Abstract

The oral mucosa is an effective site for vaccination. However, for oral mucosal vaccines, delivery of the right dose of vaccine is not possible due to the water-rich environment. In this study, the buccal mucosa, which is easy to access using a microneedle array in the oral cavity, was selected as the administration site. The immune responses to the use of microneedles to conventional transmucosal delivery were compared. In addition, the adjuvant effect of the addition of cholera toxin (CT) to the drug formulation was observed. Two kinds of patches were prepared: (1) Ovalbumin (OVA) was dip coated only on the tips of microneedles (C-OVA-MN) and (2) OVA was coated on the surface of a flat disk patch substrate without microneedles (C-OVA-D). The drug delivery properties of C-OVA-MN and C-OVA-D were investigated using fluorescent-labeled OVA (OVA/FITC). Each patch was administered to mice twice, 2weeks apart, and then antibody titers were measured. A microneedle patch can deliver vaccine into the epithelium of the buccal mucosa in a short period of time compared to transmucosal delivery. A microneedle system of C-OVA-MN showed a high serum IgG titer.
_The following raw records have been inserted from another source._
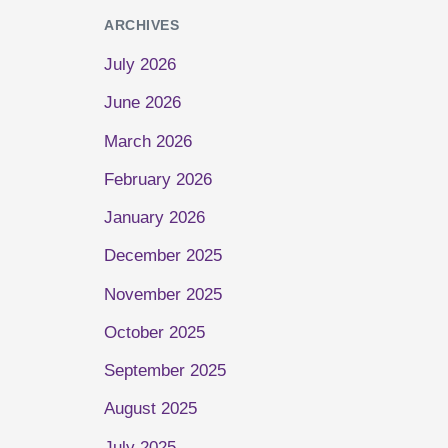
ARCHIVES
July 2026
June 2026
March 2026
February 2026
January 2026
December 2025
November 2025
October 2025
September 2025
August 2025
July 2025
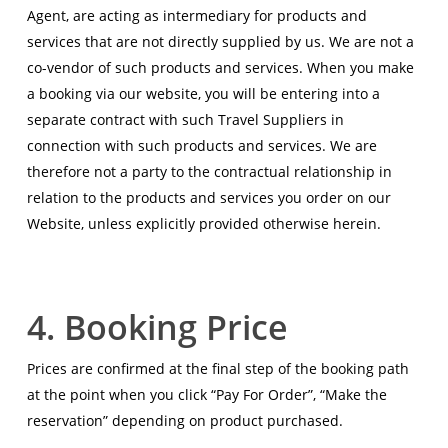
Agent, are acting as intermediary for products and
services that are not directly supplied by us. We are not a
co-vendor of such products and services. When you make
a booking via our website, you will be entering into a
separate contract with such Travel Suppliers in
connection with such products and services. We are
therefore not a party to the contractual relationship in
relation to the products and services you order on our
Website, unless explicitly provided otherwise herein.
4. Booking Price
Prices are confirmed at the final step of the booking path
at the point when you click “Pay For Order”, “Make the
reservation” depending on product purchased.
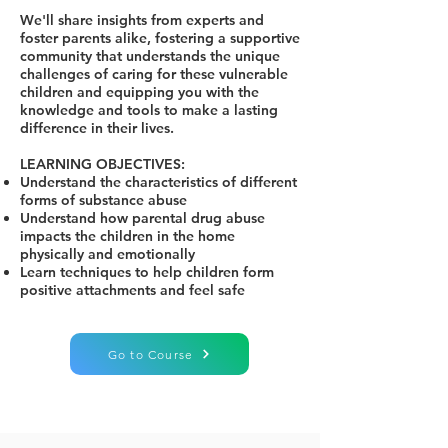
We'll share insights from experts and
foster parents alike, fostering a supportive
community that understands the unique
challenges of caring for these vulnerable
children and equipping you with the
knowledge and tools to make a lasting
difference in their lives.
LEARNING OBJECTIVES:
Understand the characteristics of different
forms of substance abuse
Understand how parental drug abuse
impacts the children in the home
physically and emotionally
Learn techniques to help children form
positive attachments and feel safe
Go to Course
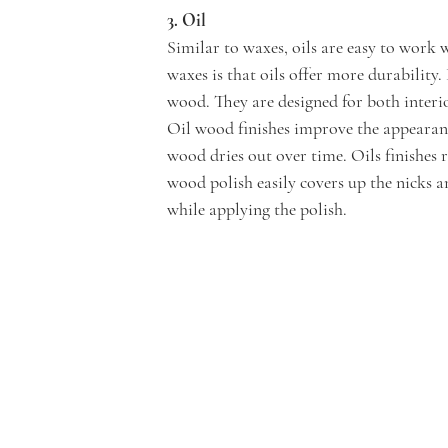
3. Oil 
Similar to waxes, oils are easy to work 
waxes is that oils offer more durability.
wood. They are designed for both interio
Oil wood finishes improve the appearanc
wood dries out over time. Oils finishes 
wood polish easily covers up the nicks a
while applying the polish.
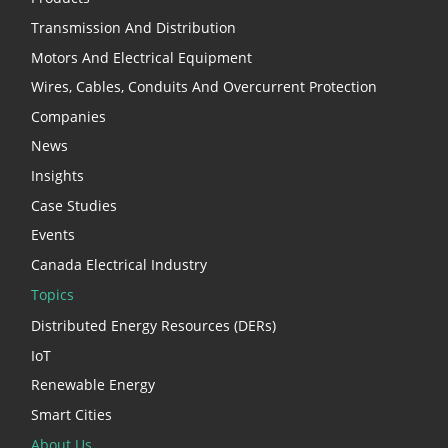
Transmission And Distribution
Motors And Electrical Equipment
Wires, Cables, Conduits And Overcurrent Protection
Companies
News
Insights
Case Studies
Events
Canada Electrical Industry
Topics
Distributed Energy Resources (DERs)
IoT
Renewable Energy
Smart Cities
About Us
In addition, CT triggered CD8+ and CD4+ T cell-mediated immune responses. Through this study, we present the possibility of a new method of vaccination to the buccal mucosa using microneedles and CT adjuvant. Illustration of delivery of vaccine to the oral mucosal epithelium using a microneedle patch: Ovalbumin (OVA)-coated microneedle (C-OVA-MN) consists of tip, step, and coating formulation. Microneedle patch coated with OVA formulation is targeting buccal mucosa, which is easy to access in the oral cavity. OVA is delivered to the buccal epithelium precisely using a microneedle patch, and OVA is delivered by transmucosal route using a disk patch.